Task » Pull every line with "openSUSE" from the data.

BEGIN Supplied entries

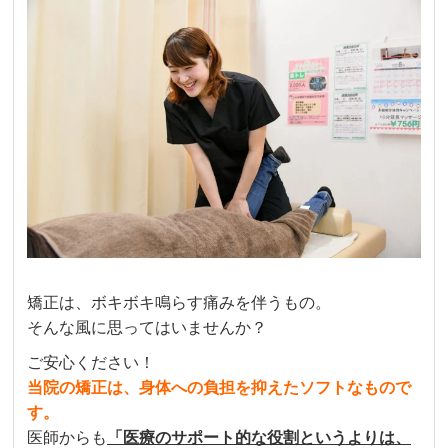
矯正は、ボキボキ鳴らす痛みを伴うもの。
そんな風に思ってはいませんか？
ご安心ください！
当院の矯正は、身体への負担を抑えたソフトなもので
す。
医師からも
「医療のサポート的な役割というよりは、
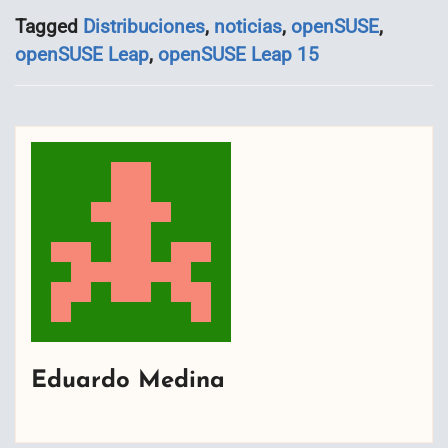
Tagged
Distribuciones
,
noticias
,
openSUSE
,
openSUSE Leap
,
openSUSE Leap 15
Eduardo Medina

END Supplied entries

Solution »
openSUSE
openSUSE Leap
openSUSE Leap 15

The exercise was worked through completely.